Dax-Konzern Wirecard hat Luftbuchungen inzwischen eingeräumt.
Dax-Konzern Wirecard hat Luftbuchungen inzwischen eingeräumt.

Wann wusste die Bundesregierung von dem mutmaßlichen Betrugsskandal beim Dax-Konzern, und was hat sie unternommen? Darüber sollen die Minister Scholz und Altmaier im Finanzausschuss Auskunft geben.
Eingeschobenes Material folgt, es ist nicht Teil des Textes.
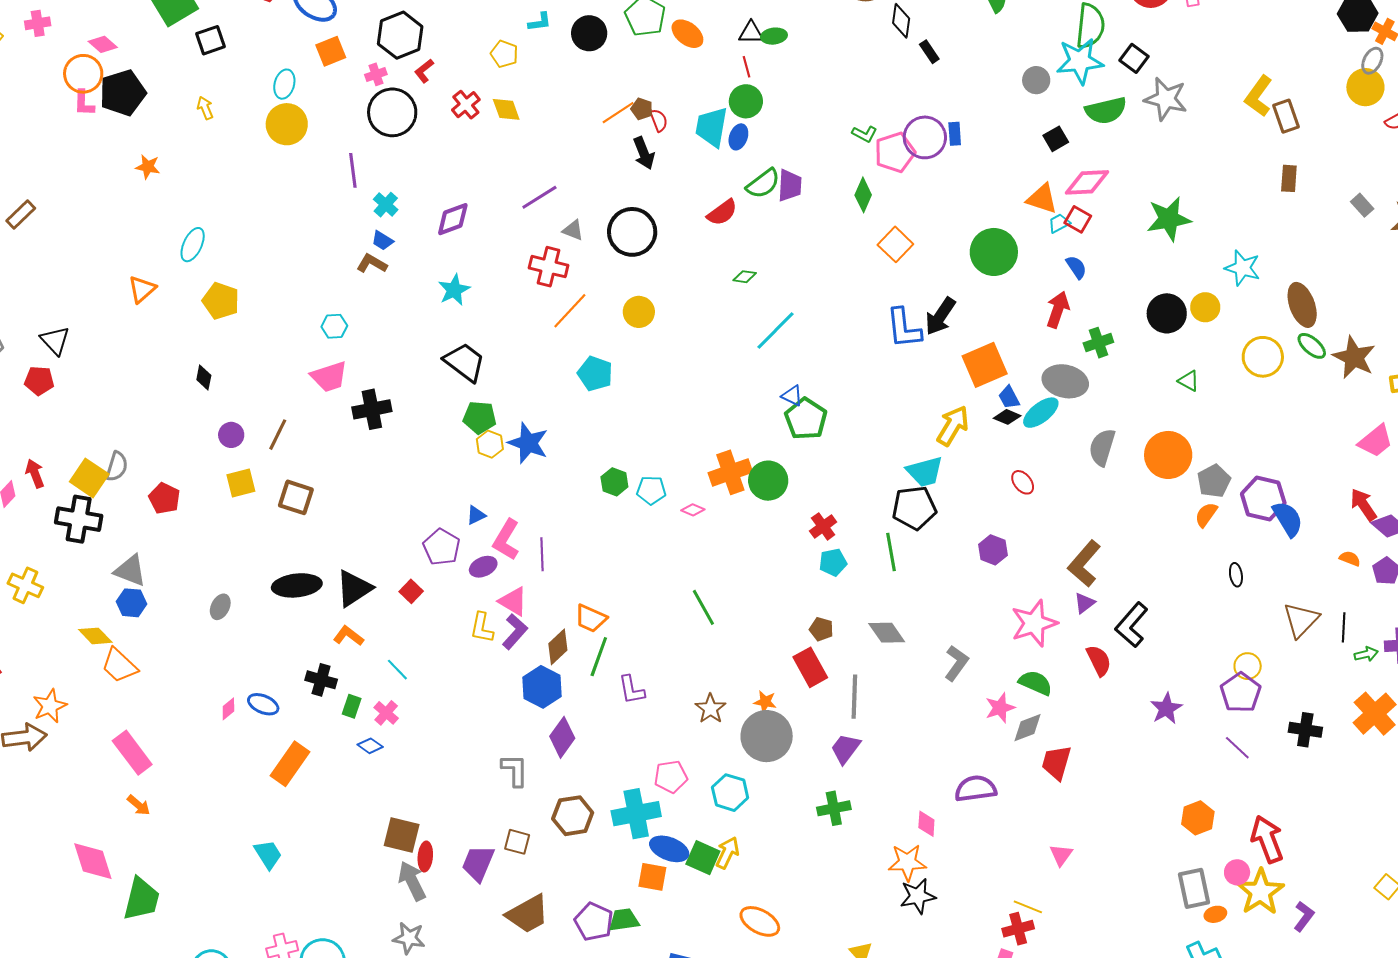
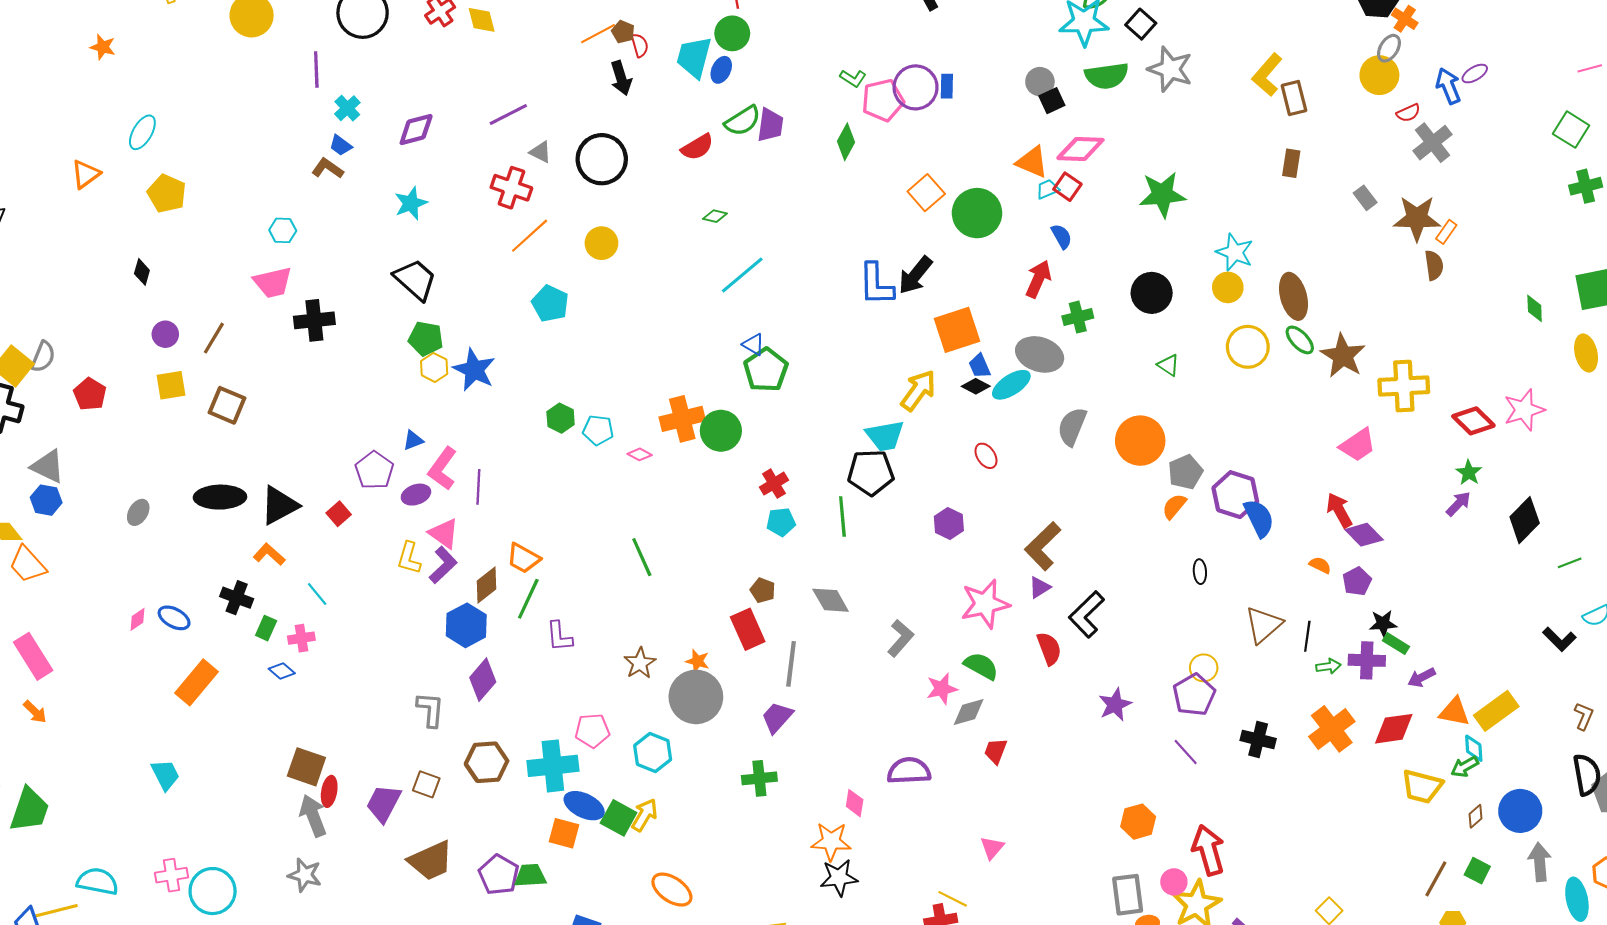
gray circle: (1036, 80) -> (1040, 82), moved
orange square: (895, 244) -> (926, 193), moved
yellow circle: (1205, 307) -> (1228, 287), moved
pink cross: (386, 713) -> (301, 638), turned 35
red trapezoid: (1056, 763) -> (996, 751), size x0.7

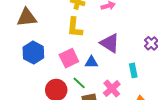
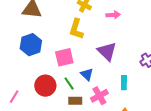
blue triangle: (91, 62) -> (87, 74), moved, turned 32

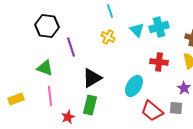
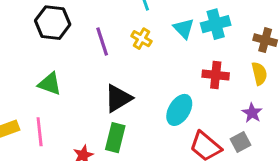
purple line: (71, 47) -> (102, 42), moved
pink line: (50, 96) -> (40, 132), moved
gray square: (176, 108) -> (240, 142), turned -32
Der Finanzausschuss des Bundestags will mit einer Sondersitzung die Aufklärung im milliardenschweren Wirecard-Skandal vorantreiben. Finanzminister Olaf Scholz (SPD) und Wirtschaftsminister Peter Altmaier (CDU) sollen sich am 29. Juli im Bundestag den Fragen dazu stellen. In der Opposition hieß es, dies sei die letzte Gelegenheit, alle Fakten auf den Tisch zu legen – ansonsten führe an einem Untersuchungsausschuss kein Weg vorbei. Neben Scholz und Altmaier sollen zu der Sondersitzung auch Vertreter der Deutschen Prüfstelle für Rechnungslegung sowie der Finanzaufsicht Bafin geladen werden. Zentrale Fragen sind, wann genau die Bundesregierung von den Vorgängen bei Wirecard wusste und ob sie zu wenig dagegen unternommen hat. Der Dax-Konzern aus dem Münchner Vorort Aschheim hatte im Juni zuerst Luftbuchungen in Höhe von mutmaßlich 1,9 Milliarden Euro eingeräumt und wenig später Insolvenz angemeldet.

Fehler bei der Finanzaufsicht?

Es geht unter anderem darum, ob es Fehler bei der Finanzaufsicht gab, ob Scholz Verantwortung trägt und ob die Bundesregierung – das Kanzleramt eingeschlossen – womöglich Wirecard unterstützten, obwohl der Verdacht von Unregelmäßigkeiten bereits im Raum stand.

Bundeskanzlerin Angela Merkel (CDU) thematisierte nach Angaben einer Regierungssprecherin bei einer China-Reise im Herbst 2019 das Thema Wirecard. „Sie hat es angesprochen“, sagte die Sprecherin. Merkel habe aber zu diesem Zeitpunkt keine Kenntnis von Unregelmäßigkeiten bei Wirecard gehabt. Es ging damals um einen beabsichtigten Markteintritt von Wirecard in China.

Vertriebschef von der Bildfläche verschwunden

Der spurlos verschwundene frühere Vertriebschef des Konzerns ist einem Medienbericht zufolge möglicherweise in Russland untergetaucht. Doch der Kreml weiß nach eigenen Angaben von nichts. „Nein, es ist nichts bekannt“, sagte Kremlsprecher Dmitri Peskow am Montag zu einem Bericht des „Handelsblatts“. Demnach könnte sich der österreichische Manager Jan Marsalek nach Russland abgesetzt haben und auf einem Anwesen westlich von Moskau unter Aufsicht des russischen Militärgeheimdienstes GRU untergebracht sein. Marsalek ist die Schlüsselfigur in der Affäre. Bis der Manager im Juni fristlos gefeuert wurde, war er bei Wirecard weltweit für das Tagesgeschäft zuständig.

Die mutmaßlichen Scheingeschäfte bei Wirecard liefen großenteils über angebliche Subunternehmer im Mittleren Osten und in Südostasien. Kerngeschäft von Wirecard ist das Abwickeln von Kartenzahlungen als Schaltstelle zwischen den Kreditkartenfirmen und den Händlern.